Simply Explaining, Explaining Simply: Autism Spectrum Disorder

Autism Spectrum Disorder

DSM V Diagnostic Criteria

A. Persistent deficits in social communication and social interaction across multiple contexts, as manifested by the following, currently or by history:

  1. Deficits in social-emotional reciprocity.
  2. Deficits in nonverbal communicative behaviours used for social interaction
  3. Deficits in developing, maintaining, and understanding relationships.

B. Restricted, repetitive patterns of behaviour, interests, or activities, as manifested by at least two of the following, currently or by history:

  1. Stereotyped or repetitive motor movements, use of objects, or speech.
  2. Insistence on sameness, inflexible adherence to routines, or ritualized patterns of verbal or nonverbal behaviour.
  3. Highly restricted, fixated interests that are abnormal in intensity or focus.
  4. Hyper- or hyporeactivity to sensory input or unusual interest in sensory aspects of the environment.

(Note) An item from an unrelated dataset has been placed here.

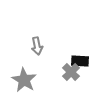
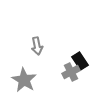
black rectangle: rotated 54 degrees clockwise
gray cross: rotated 18 degrees clockwise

C. Symptoms must be present in the early developmental period (may not become fully manifest until social demands exceed limited capacities, or may be masked by learned strategies later in life).

D. Symptoms cause clinically significant impairment in social, occupational, or other important areas of current functioning.

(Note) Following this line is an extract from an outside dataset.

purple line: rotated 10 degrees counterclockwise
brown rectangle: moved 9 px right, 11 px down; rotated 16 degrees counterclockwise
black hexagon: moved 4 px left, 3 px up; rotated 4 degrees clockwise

E. These disturbances are not better explained by intellectual disability (intellectual developmental disorder) or global developmental delay.

Epidemiology:

  • prevalence in the U.S is 11.3/1,000
  • male:female ratio is 4:1
  • immigrants may be more affected

Risk Factors:

  • high recurrence risk for siblings: 2-19%
  • closer spacing of pregnancies
  • advanced maternal or paternal age
  • extreme prematurity (<26weeks)
  • family members with learning problems, social disability, psychiatric disorders

In the Community Setting, once there is reason for concern particularly >18 months of age, use MCHAT (individual and parents) from 6-30 months (2.5years) of age.

https://www.m-chat.org/mchat.php

Also use the infant-toddler scale for 6-24 months (2 years) of age.

http://www.autismalert.org/uploads/PDF/SCREENING–DEVELOPMENTAL%20DELAY%20&%20AUTISM–CCBS%20DP%20Infant-Toddler%20Checklist.pdf

An official diagnosis is often not made until 2-3 years of age.

Keep in mind delayed developmental milestones or regression of developmental milestones.

If deemed to be at high risk, referral to a developmental pediatrician is made where an official diagnosis would be made following an assessment with a multidisciplinary team (i.e., Developmental Paediatrician, Speech and Language Pathologist). An ADOS is used for this assessment, following a series of interview questions and observation of the child’s behaviours and interactions.

There may also be other concerning features, for example, focal neurological signs, seizures, dysmorphic features. Particularly, a family history of developmental concerns or genetic conditions as well as consanguinity become important to consider.

In these situations, consider chromosomal microarray (with appropriate counselling provided), referral to neurologist (with possible EEG and MRI ordered), and consider referral to geneticist.

The earlier the diagnosis is made, the earlier the ABA treatment can be started. In the interim, there are services the child can start going to available in the community for those with developmental concerns (i.e., delayed speech or motor milestones).